Chuuk Lagoon is quite unlike anything experienced divers will ever encounter. Essentially, it’s one large museum of military memorabilia. The atmosphere below the waves is decidedly eerie, even though — on the surface, at least — it looks just like any other tropical paradise. Descending into the depths, divers are engulfed by a vast blue nothingness until they reach the hulking superstructure of a submerged wreck lying at the bottom of the ocean.

Exploring the fleet, divers will frequently come across reminders of everyday life on board the vessel before the attack: sake bottles, shoes, porcelain plates, cups and medicine bottles.

The wrecks boast plenty of military artefacts as well. Tanks and battery guns still sit on the decks, while Zeke fighter planes and Zeros lie in the holds alongside ordnance such as gas masks and ammunition. The wrecks also feature a few grim reminders of the tragic loss of life that accompanied the vessel’s sinking — human skulls wedged into pipes from the force of the torpedo explosions.

The experience is, at times, terrifying. This could also be aided by what may be mild nitrogen narcosis, which can occur whenever a diver breathes compressed air at depths greater than 100 feet (30 meters) and can produce feelings of anxiety or lightheadedness. Several times during my dive at Chuuk Lagoon, I felt an irrational sense of fear overcome me. I could almost smell the acrid smoke of the bombs and envision the scrambling sailors as their hulking ship disappeared beneath the waves.

At the same time, however, the dives are also incredibly beautiful. Coral covers the hulls, moray eels pop their grotesque heads out of available nooks, and crabs scramble across the deck. Famous wrecks such as the Shinkoku Maru have been transformed into psychedelic gardens by their new inhabitants — and don’t be surpised if the odd eagle ray or shark meanders past.

Last but not least, the ships themselves are breathtaking. These giant feats of engineering are astonishing to see up close and for many divers this is one of the main reasons to go diving at Chuuk Lagoon — it really is a machinery geek’s playground. It’s not just boats, either, but also submarines and planes such as the Betty Bomber.

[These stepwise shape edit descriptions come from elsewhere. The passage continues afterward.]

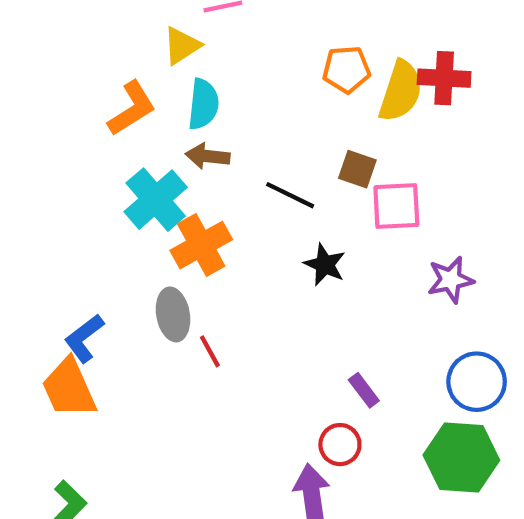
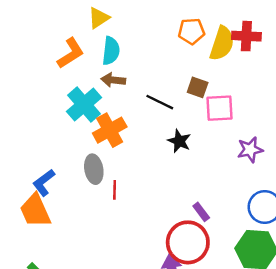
red line: (210, 351) -> (115, 190), turned 30
red circle: (340, 445) -> (188, 242), size x1.8

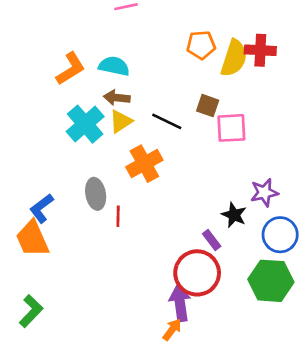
yellow triangle: (99, 18) -> (121, 121), moved
cyan semicircle: (111, 51) -> (114, 66), turned -84
orange cross: (110, 130) -> (144, 164), moved
black star: (179, 141) -> (234, 215), moved
purple star: (250, 150) -> (264, 193), moved

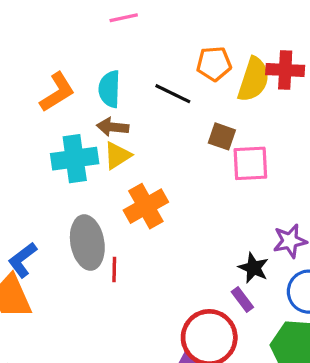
cyan semicircle: (114, 66) -> (109, 89), turned -100
black line: (167, 121) -> (173, 94), moved
cyan cross: (85, 124) -> (75, 159), turned 33
gray ellipse: (96, 194) -> (87, 243), size x1.4
purple rectangle: (212, 240) -> (242, 299), moved

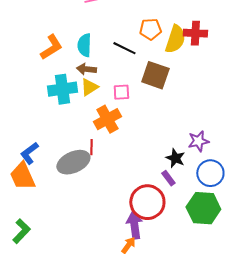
brown square: (222, 136) -> (155, 75), size x1.6
pink square: (250, 163) -> (121, 92), moved, size x0.7
gray ellipse: (87, 243) -> (73, 162), moved, turned 76
red line: (114, 269) -> (91, 147), moved

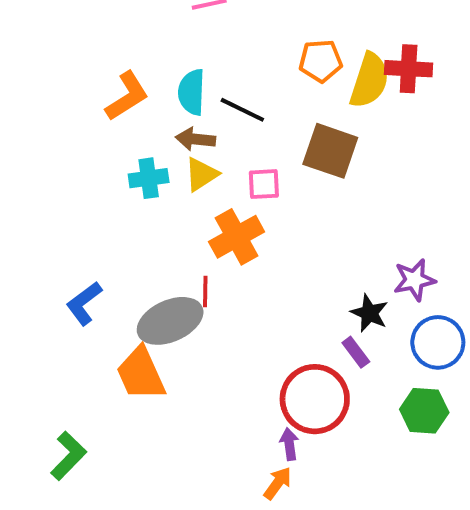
black line: (124, 48) -> (242, 110), moved
cyan cross: (62, 89) -> (149, 178), size x0.7
orange trapezoid: (22, 176) -> (141, 374), moved
green hexagon: (203, 208) -> (424, 411), size x0.7
purple arrow: (134, 225) -> (289, 444), size x0.6

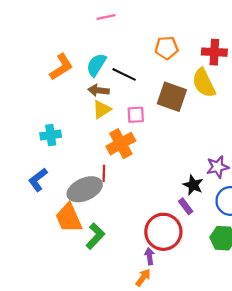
yellow semicircle: (369, 80) -> (204, 83), moved, turned 136
cyan semicircle: (192, 92) -> (96, 65), turned 30
cyan cross: (149, 178) -> (51, 135), moved
green L-shape: (68, 456) -> (95, 236), moved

Stover says most divers find the San Francisco and Shotan wrecks some of the most satisfying. Because of the depth they rest at, however, guides require recreational divers to manage their dive time and air intake to avoid getting the bends, a condition of nitrogen bubbles in the blood that sometimes occurs if divers surface too quickly.

Longer decompression stops are needed when divers surface from deeper dives, which requires more time and air. Some of the wrecks are located so deep in, some instances, the actual dive time at the wreck is a mere 10 minutes.

Higgs says that divers who go to these more challenging wrecks are rewarded with vessels that are more “pristine, with less deterioration and more intact structures than many shallower sites.”

Chuuk Lagoon is a site that reflects either a victory for the U.S. military or a wartime misadventure for the occupying Japanese forces. At the same time, however, it is also a scene of tragedy where thousands lost their lives.

Higgs notes that many young Japanese divers who visit Chuuk Lagoon are “not clearly informed of the great losses or the ignominy of defeat.”

Exploring bodies of water like this can be disturbing at times and yet it can also be a timely reminder of the horrors of war. As the 70th anniversary of the end of World War II looms, Chuuk Lagoon offers precisely that.